No sooner have we recovered from Shelagh Stephenson's Five Kinds of Silence than along comes Marina Carr's not dissimilar study of incestuous abuse. The key difference is that Carr's play is full-bloodedly theatrical, so much so that it risks toppling into Gothic melodrama. It is saved from that by its own self-awareness and by the livid intensity of Garry Hynes's superbly acted production.

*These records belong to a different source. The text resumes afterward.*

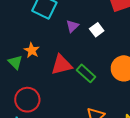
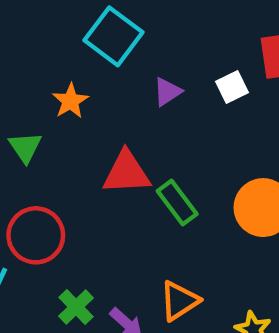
white square: (97, 30) -> (232, 87), moved
orange star: (32, 50) -> (70, 101), moved

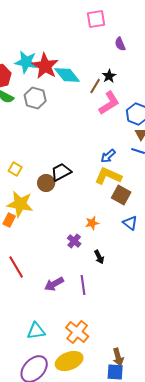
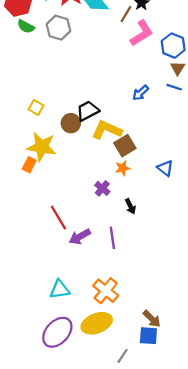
yellow L-shape: (108, 176) -> (107, 130), moved
brown square: (121, 195) -> (125, 146), moved, turned 30
red line: (16, 267) -> (58, 218), moved
brown arrow: (118, 357) -> (152, 319), turned -30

Carr's setting is Ireland's rural heartland - Red Raftery's decaying farm filled with the stench of rotting carcasses. The inhabitants have become inured to the smell just as they have to the abnormality of their domestic life. Red's mother is a distrait figure dreaming of her glory days in India. His son, Ded, is a wander-wit. The elder daughter, Dinah, is a drudge who has become, for all practical purposes, her father's wife. Only Sorrel, the youngest, due to marry a local farm-boy, seems to have escaped contamination though the predatory Red puts paid to that.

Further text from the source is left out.